- Opening Delimiter -
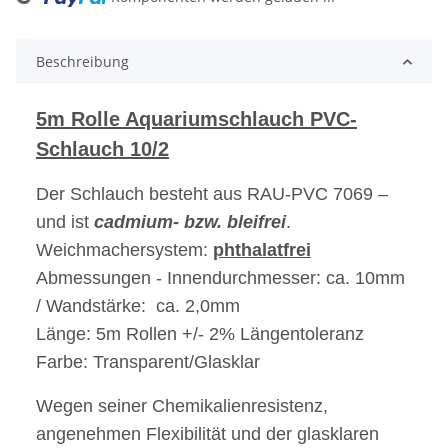
ading...
Beschreibung
5m Rolle Aquariumschlauch PVC-
Schlauch 10/2
Der Schlauch besteht aus RAU-PVC 7069 –
und ist
cadmium- bzw. bleifrei
.
Weichmachersystem:
phthalatfrei
Abmessungen - Innendurchmesser: ca. 10mm
/ Wandstärke: ca. 2,0mm
Länge: 5m Rollen +/- 2% Längentoleranz
Farbe: Transparent/Glasklar
Wegen seiner Chemikalienresistenz,
angenehmen Flexibilität und der glasklaren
- Closing Delimiter -
▸ **What you should do**: Output, exactly and with nothing else, the lines from the line containing "Der Schlauch besteht aus RAU-PVC 7069 –" to the end of the entries.

▸ **Result of this exercise**:
Der Schlauch besteht aus RAU-PVC 7069 –
und ist
cadmium- bzw. bleifrei
.
Weichmachersystem:
phthalatfrei
Abmessungen - Innendurchmesser: ca. 10mm
/ Wandstärke: ca. 2,0mm
Länge: 5m Rollen +/- 2% Längentoleranz
Farbe: Transparent/Glasklar
Wegen seiner Chemikalienresistenz,
angenehmen Flexibilität und der glasklaren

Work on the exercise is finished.